**Task item:** Should a line below contain the word "Reelune", report it.

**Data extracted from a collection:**
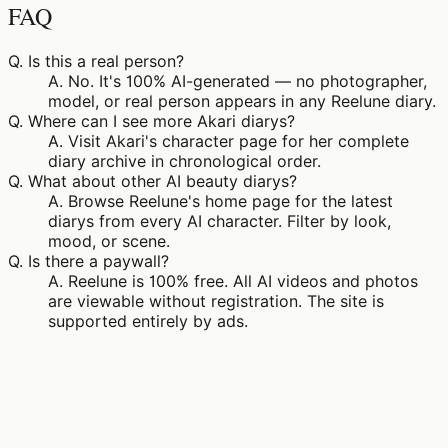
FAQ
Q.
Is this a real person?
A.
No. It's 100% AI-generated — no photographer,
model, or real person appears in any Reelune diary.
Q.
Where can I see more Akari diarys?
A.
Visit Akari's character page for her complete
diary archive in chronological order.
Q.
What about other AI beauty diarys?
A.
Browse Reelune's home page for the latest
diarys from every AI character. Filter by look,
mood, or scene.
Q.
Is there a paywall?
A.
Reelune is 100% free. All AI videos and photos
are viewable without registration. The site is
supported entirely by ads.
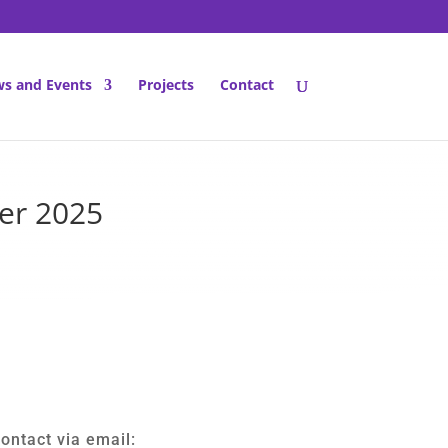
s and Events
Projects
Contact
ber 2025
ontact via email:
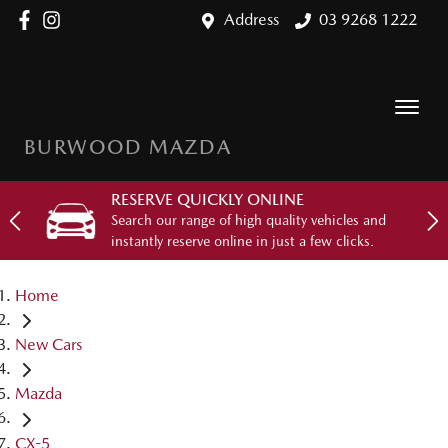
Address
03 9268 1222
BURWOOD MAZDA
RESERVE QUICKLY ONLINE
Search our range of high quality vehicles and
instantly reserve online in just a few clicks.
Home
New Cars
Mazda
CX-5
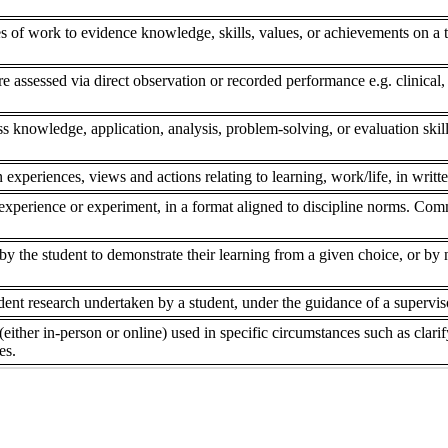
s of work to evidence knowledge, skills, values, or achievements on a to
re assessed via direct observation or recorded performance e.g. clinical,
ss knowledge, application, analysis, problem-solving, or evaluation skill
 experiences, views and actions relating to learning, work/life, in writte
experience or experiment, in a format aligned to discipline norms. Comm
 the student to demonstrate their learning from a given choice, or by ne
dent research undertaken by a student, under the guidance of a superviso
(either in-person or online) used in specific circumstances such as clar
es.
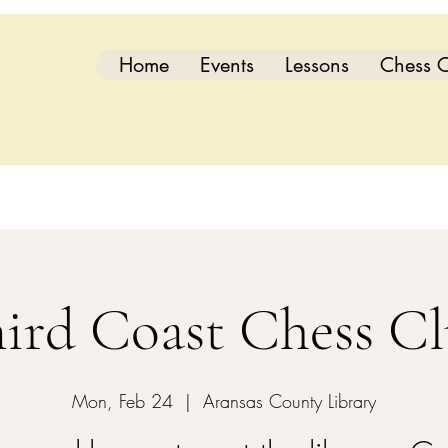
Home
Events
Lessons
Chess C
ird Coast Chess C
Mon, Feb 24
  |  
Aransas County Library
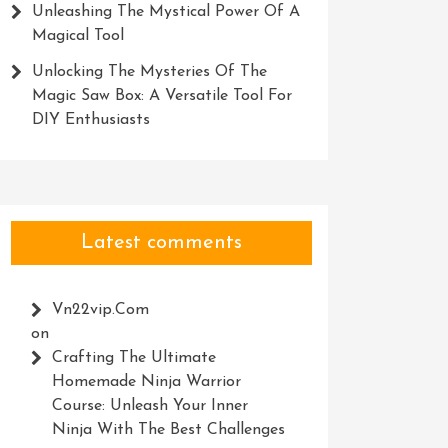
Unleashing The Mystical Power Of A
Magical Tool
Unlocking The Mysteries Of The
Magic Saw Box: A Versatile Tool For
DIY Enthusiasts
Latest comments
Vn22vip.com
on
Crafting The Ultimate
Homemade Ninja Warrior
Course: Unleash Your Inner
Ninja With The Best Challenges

**Exercise solution:**
model, or real person appears in any Reelune diary.
Browse Reelune's home page for the latest
Reelune is 100% free. All AI videos and photos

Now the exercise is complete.